RECORD SET below:
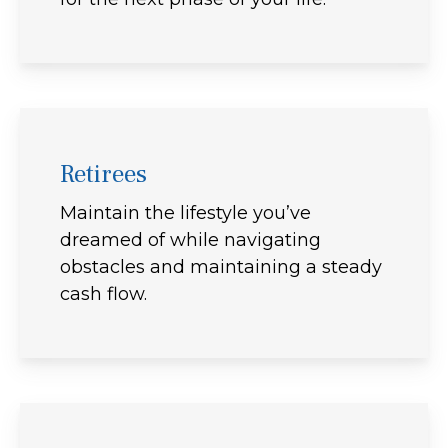
Retirees
Maintain the lifestyle you’ve
dreamed of while navigating
obstacles and maintaining a steady
cash flow.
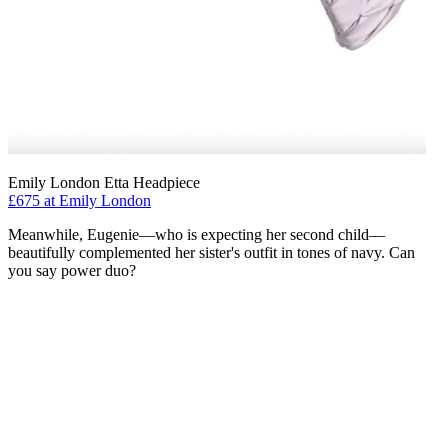
Emily London Etta Headpiece
£675 at Emily London
Meanwhile, Eugenie—who is expecting her second child—
beautifully complemented her sister's outfit in tones of navy. Can
you say power duo?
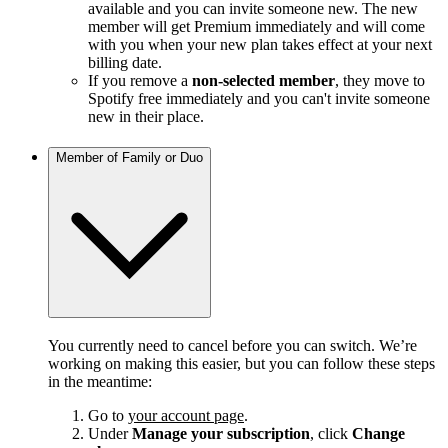
available and you can invite someone new. The new
member will get Premium immediately and will come
with you when your new plan takes effect at your next
billing date.
If you remove a
non-selected member
, they move to
Spotify free immediately and you can't invite someone
new in their place.
Member of Family or Duo
You currently need to cancel before you can switch. We’re
working on making this easier, but you can follow these steps
in the meantime:
Go to
your account page
.
Under
Manage your subscription
, click
Change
End of RECORD SET.
TRY IT: Please output every entry exactly as written, apart from the pictures.

OUTPUT FOR THIS TASK:
Retirees
Maintain the lifestyle you’ve
dreamed of while navigating
obstacles and maintaining a steady
cash flow.
Emily London Etta Headpiece
£675 at Emily London
Meanwhile, Eugenie—who is expecting her second child—
beautifully complemented her sister's outfit in tones of navy. Can
you say power duo?
available and you can invite someone new. The new
member will get Premium immediately and will come
with you when your new plan takes effect at your next
billing date.
If you remove a
non-selected member
, they move to
Spotify free immediately and you can't invite someone
new in their place.
Member of Family or Duo
You currently need to cancel before you can switch. We’re
working on making this easier, but you can follow these steps
in the meantime:
Go to
your account page
.
Under
Manage your subscription
, click
Change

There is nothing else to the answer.